(Task requirements): Once you have located the line containing "dishes are kept at the perfect temperature" in the material below, return it exactly along with each line after it through the line containing "valuable time for your staff. While the model".

(Dataset content):

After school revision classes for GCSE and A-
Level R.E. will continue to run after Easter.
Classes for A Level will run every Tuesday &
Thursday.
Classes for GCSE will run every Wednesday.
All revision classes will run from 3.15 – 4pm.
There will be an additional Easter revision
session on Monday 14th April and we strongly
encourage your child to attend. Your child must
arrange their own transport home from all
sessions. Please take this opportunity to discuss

---

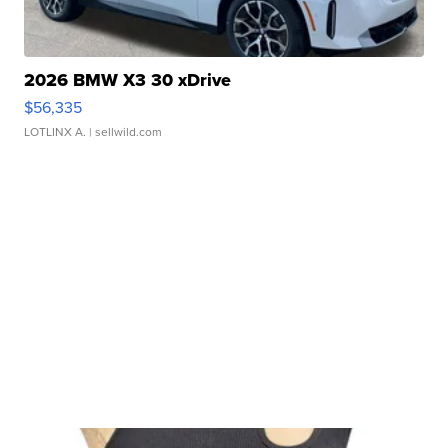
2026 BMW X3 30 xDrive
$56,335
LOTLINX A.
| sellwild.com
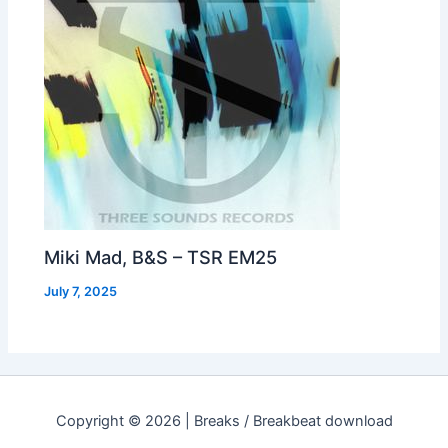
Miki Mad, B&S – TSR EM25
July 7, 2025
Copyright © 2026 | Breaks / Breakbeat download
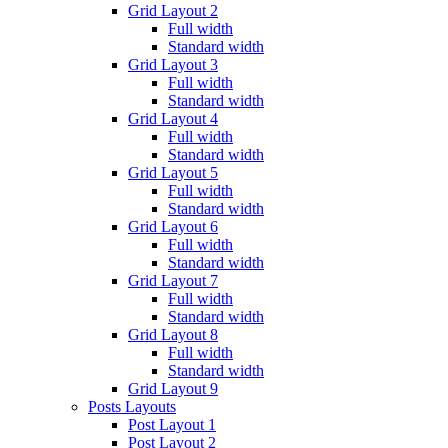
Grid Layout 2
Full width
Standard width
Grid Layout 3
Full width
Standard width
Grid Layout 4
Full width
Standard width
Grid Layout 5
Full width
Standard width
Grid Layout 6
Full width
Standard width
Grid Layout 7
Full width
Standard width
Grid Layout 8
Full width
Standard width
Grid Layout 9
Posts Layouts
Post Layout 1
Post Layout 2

---

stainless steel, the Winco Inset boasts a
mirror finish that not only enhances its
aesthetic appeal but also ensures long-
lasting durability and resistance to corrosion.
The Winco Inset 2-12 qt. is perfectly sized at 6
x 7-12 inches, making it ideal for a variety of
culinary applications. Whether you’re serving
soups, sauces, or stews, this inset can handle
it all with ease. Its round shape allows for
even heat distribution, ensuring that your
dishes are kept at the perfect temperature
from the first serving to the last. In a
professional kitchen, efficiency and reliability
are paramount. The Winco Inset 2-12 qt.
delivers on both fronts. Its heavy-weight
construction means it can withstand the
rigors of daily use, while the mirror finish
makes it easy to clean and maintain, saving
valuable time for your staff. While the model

(Written solution):
dishes are kept at the perfect temperature
from the first serving to the last. In a
professional kitchen, efficiency and reliability
are paramount. The Winco Inset 2-12 qt.
delivers on both fronts. Its heavy-weight
construction means it can withstand the
rigors of daily use, while the mirror finish
makes it easy to clean and maintain, saving
valuable time for your staff. While the model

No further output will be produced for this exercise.